Saved entries
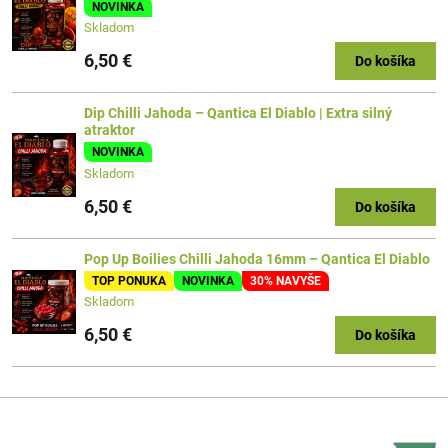
NOVINKA
Skladom
6,50 €
Do košíka
Dip Chilli Jahoda – Qantica El Diablo | Extra silný
atraktor
NOVINKA
Skladom
6,50 €
Do košíka
Pop Up Boilies Chilli Jahoda 16mm – Qantica El Diablo
TOP PONUKA
NOVINKA
30% NAVYŠE
Skladom
6,50 €
Do košíka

• Task to carry out
In repeating the entries, exclude the pictures and alter nothing else.

• Solution for this problem
NOVINKA
Skladom
6,50 €
Do košíka
Dip Chilli Jahoda – Qantica El Diablo | Extra silný
atraktor
NOVINKA
Skladom
6,50 €
Do košíka
Pop Up Boilies Chilli Jahoda 16mm – Qantica El Diablo
TOP PONUKA
NOVINKA
30% NAVYŠE
Skladom
6,50 €
Do košíka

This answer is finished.